- **Goal of the exercise**:
Omit every picture, and retype the lines that run from the beginning of the data below through the line containing "מינימלית של 100", inclusive.

- **Dataset records**:

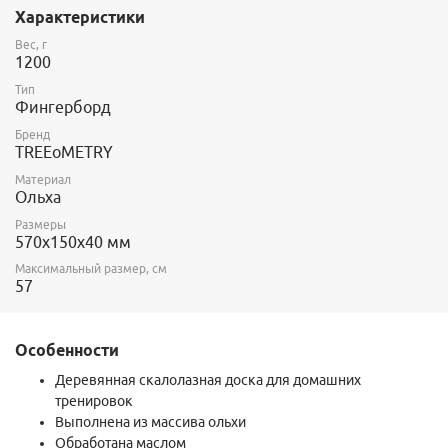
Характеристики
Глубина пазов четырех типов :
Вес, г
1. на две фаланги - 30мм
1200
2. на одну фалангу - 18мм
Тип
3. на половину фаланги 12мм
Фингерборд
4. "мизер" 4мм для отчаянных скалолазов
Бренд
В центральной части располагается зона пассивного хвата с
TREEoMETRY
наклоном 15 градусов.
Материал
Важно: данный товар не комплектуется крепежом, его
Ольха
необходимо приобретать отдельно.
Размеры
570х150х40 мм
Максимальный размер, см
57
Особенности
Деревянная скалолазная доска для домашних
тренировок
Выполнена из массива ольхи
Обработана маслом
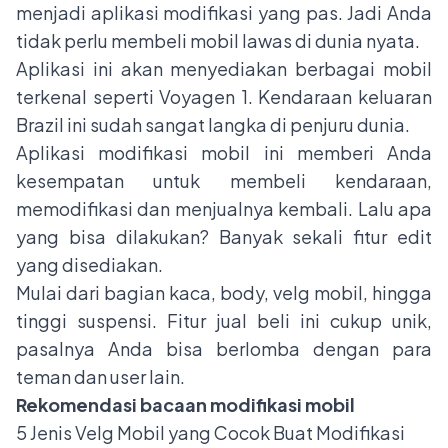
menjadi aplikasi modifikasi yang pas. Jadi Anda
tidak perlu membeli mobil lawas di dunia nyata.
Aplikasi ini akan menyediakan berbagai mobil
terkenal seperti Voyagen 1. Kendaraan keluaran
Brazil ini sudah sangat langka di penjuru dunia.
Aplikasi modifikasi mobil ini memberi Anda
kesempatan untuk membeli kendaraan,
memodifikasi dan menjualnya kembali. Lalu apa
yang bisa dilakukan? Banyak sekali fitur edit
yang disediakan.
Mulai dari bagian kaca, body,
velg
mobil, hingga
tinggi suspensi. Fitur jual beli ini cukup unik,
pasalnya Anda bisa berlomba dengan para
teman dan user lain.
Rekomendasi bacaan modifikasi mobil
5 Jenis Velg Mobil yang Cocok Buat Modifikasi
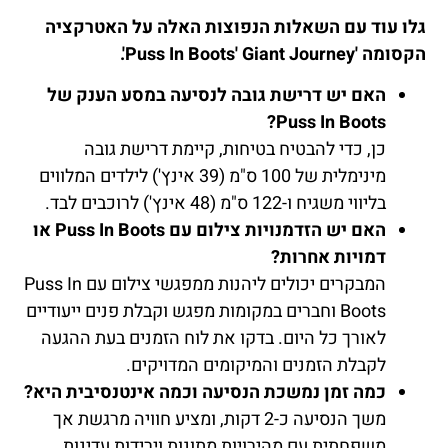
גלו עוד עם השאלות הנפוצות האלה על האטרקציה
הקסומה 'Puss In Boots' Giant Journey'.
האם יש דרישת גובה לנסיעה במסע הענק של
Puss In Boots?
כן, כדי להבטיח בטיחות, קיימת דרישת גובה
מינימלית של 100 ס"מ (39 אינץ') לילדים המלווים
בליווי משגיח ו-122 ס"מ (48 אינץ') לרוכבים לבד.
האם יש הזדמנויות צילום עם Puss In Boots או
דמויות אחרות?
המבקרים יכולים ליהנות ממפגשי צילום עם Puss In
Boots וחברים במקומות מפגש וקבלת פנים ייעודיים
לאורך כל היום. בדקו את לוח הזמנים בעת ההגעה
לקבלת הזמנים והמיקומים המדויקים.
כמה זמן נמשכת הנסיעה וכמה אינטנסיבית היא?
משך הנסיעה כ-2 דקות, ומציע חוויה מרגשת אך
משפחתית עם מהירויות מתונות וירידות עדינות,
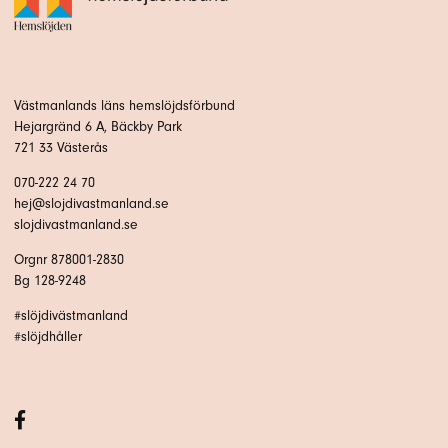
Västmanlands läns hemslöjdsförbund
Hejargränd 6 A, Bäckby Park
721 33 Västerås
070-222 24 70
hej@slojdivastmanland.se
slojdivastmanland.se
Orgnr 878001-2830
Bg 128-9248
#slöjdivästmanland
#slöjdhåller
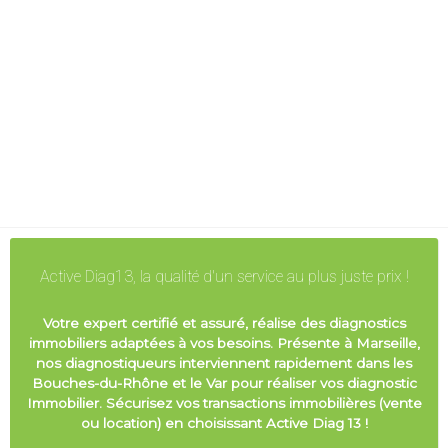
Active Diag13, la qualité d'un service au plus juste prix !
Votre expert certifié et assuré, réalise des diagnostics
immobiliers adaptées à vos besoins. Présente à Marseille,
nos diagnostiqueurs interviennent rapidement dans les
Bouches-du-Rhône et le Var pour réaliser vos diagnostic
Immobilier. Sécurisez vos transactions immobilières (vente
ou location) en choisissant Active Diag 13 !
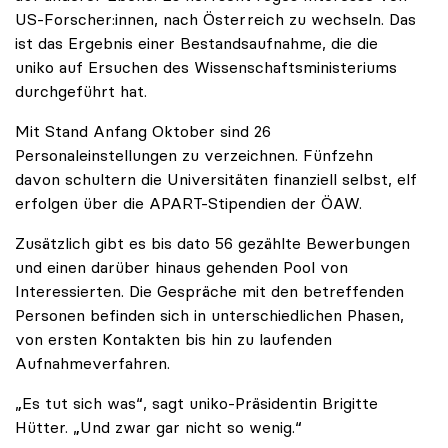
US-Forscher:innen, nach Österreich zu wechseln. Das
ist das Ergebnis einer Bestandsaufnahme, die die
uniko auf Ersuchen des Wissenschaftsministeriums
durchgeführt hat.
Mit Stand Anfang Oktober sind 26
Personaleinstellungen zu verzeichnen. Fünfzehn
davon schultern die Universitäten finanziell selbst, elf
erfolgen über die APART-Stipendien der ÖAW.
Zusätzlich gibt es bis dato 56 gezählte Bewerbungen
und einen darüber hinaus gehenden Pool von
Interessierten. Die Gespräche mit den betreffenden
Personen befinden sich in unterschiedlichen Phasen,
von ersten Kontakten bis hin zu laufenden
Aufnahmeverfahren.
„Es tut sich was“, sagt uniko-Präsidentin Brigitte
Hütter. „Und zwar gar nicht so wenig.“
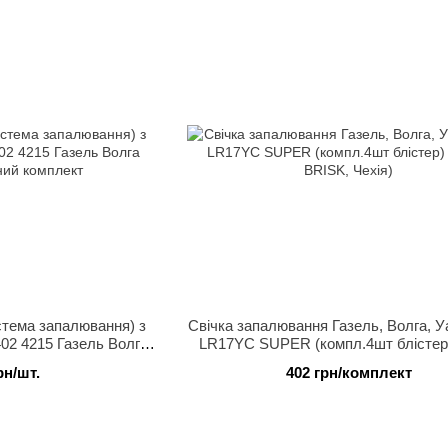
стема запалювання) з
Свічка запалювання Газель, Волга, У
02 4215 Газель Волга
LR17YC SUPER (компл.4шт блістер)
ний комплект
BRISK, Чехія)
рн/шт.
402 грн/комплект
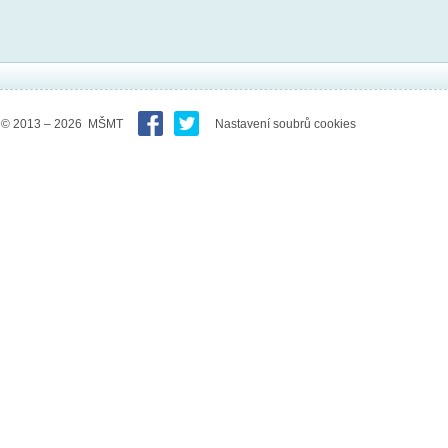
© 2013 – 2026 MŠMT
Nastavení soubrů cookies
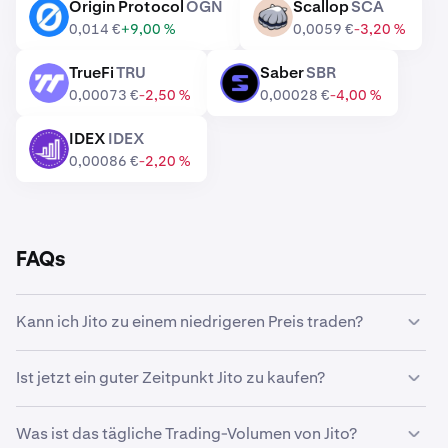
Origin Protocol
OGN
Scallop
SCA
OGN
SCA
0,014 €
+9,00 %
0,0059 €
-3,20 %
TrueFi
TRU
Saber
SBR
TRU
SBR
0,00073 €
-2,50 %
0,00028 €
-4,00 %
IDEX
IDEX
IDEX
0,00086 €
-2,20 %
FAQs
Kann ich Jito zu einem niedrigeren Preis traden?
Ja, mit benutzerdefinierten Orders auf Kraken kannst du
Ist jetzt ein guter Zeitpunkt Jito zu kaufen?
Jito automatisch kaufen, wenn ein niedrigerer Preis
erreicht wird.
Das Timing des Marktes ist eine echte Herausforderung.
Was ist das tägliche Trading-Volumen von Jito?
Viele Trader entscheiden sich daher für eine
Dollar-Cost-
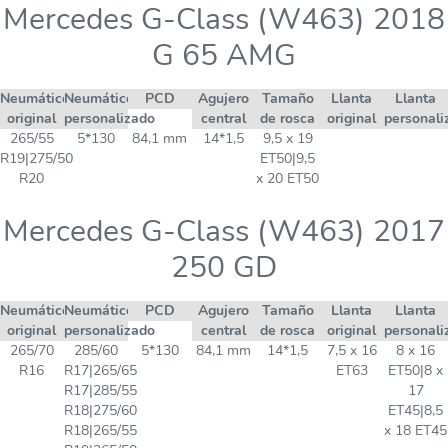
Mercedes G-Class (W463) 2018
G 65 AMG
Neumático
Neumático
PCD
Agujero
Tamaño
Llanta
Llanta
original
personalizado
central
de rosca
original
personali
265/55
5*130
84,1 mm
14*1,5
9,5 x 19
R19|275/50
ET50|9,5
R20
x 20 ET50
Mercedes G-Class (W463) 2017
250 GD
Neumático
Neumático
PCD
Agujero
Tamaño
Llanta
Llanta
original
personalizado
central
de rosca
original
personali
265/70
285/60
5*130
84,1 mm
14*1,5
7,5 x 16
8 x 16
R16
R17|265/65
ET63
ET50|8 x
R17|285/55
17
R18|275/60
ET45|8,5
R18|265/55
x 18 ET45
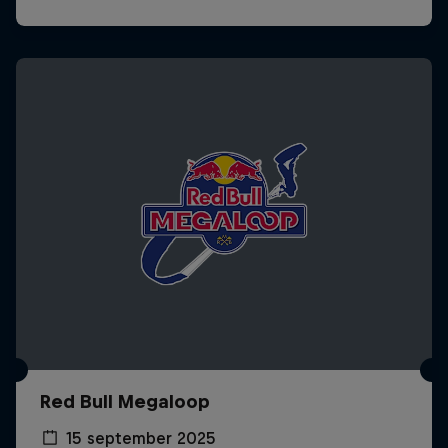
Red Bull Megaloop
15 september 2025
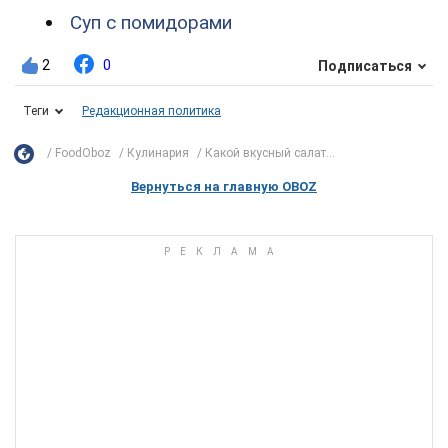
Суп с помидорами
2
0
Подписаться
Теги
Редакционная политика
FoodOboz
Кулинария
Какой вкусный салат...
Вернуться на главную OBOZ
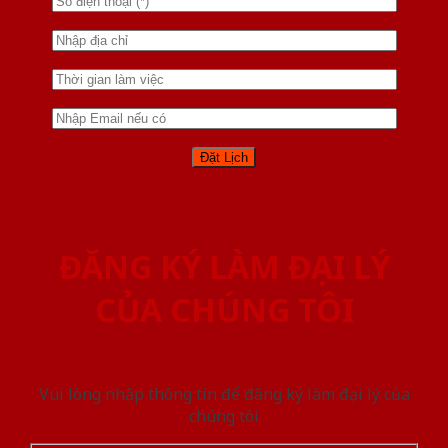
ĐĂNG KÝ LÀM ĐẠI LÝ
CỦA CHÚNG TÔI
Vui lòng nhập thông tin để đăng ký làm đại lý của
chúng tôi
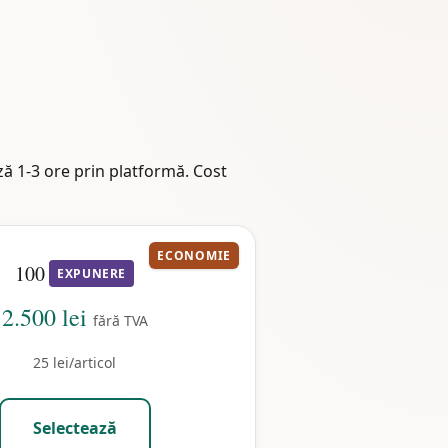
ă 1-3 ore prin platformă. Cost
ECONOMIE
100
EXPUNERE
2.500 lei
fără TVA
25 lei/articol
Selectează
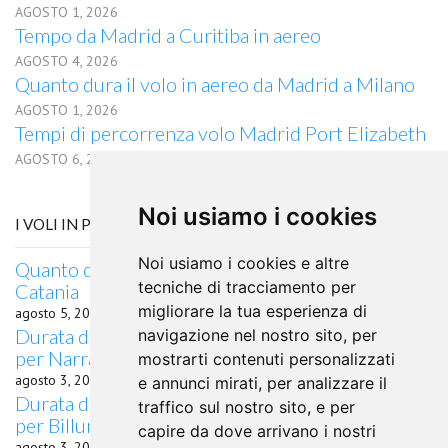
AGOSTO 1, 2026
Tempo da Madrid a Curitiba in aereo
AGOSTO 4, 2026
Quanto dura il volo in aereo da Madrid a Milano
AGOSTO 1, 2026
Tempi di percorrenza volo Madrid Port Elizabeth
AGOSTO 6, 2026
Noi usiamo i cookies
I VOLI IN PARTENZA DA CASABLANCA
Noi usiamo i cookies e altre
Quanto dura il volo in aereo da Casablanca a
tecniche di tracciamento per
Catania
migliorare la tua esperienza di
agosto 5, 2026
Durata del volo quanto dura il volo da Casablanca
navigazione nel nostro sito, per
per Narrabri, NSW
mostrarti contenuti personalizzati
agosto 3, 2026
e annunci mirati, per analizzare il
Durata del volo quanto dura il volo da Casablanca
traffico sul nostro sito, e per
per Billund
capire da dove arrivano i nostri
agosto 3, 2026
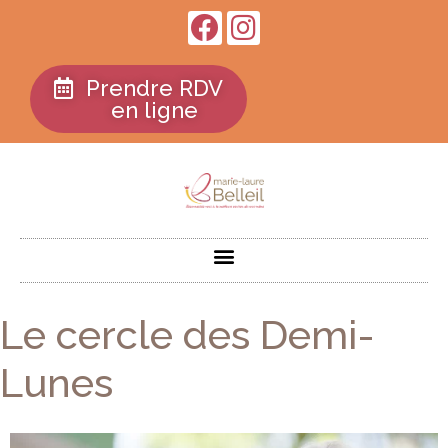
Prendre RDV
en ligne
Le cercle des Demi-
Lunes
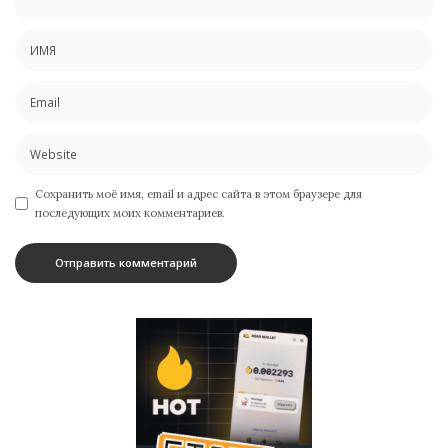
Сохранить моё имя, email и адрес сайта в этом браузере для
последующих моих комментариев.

- **Task answer**:
Характеристики
Глубина пазов четырех типов :
Вес, г
1. на две фаланги - 30мм
1200
2. на одну фалангу - 18мм
Тип
3. на половину фаланги 12мм
Фингерборд
4. "мизер" 4мм для отчаянных скалолазов
Бренд
В центральной части располагается зона пассивного хвата с
TREEoMETRY
наклоном 15 градусов.
Материал
Важно: данный товар не комплектуется крепежом, его
Ольха
необходимо приобретать отдельно.
Размеры
570х150х40 мм
Максимальный размер, см
57
Особенности
Деревянная скалолазная доска для домашних
тренировок
Выполнена из массива ольхи
Обработана маслом
menjadi aplikasi modifikasi yang pas. Jadi Anda
tidak perlu membeli mobil lawas di dunia nyata.
Aplikasi ini akan menyediakan berbagai mobil
terkenal seperti Voyagen 1. Kendaraan keluaran
Brazil ini sudah sangat langka di penjuru dunia.
Aplikasi modifikasi mobil ini memberi Anda
kesempatan untuk membeli kendaraan,
memodifikasi dan menjualnya kembali. Lalu apa
yang bisa dilakukan? Banyak sekali fitur edit
yang disediakan.
Mulai dari bagian kaca, body,
velg
mobil, hingga
tinggi suspensi. Fitur jual beli ini cukup unik,
pasalnya Anda bisa berlomba dengan para
teman dan user lain.
Rekomendasi bacaan modifikasi mobil
5 Jenis Velg Mobil yang Cocok Buat Modifikasi
גלו עוד עם השאלות הנפוצות האלה על האטרקציה
הקסומה 'Puss In Boots' Giant Journey'.
האם יש דרישת גובה לנסיעה במסע הענק של
Puss In Boots?
כן, כדי להבטיח בטיחות, קיימת דרישת גובה
מינימלית של 100 ס"מ (39 אינץ') לילדים המלווים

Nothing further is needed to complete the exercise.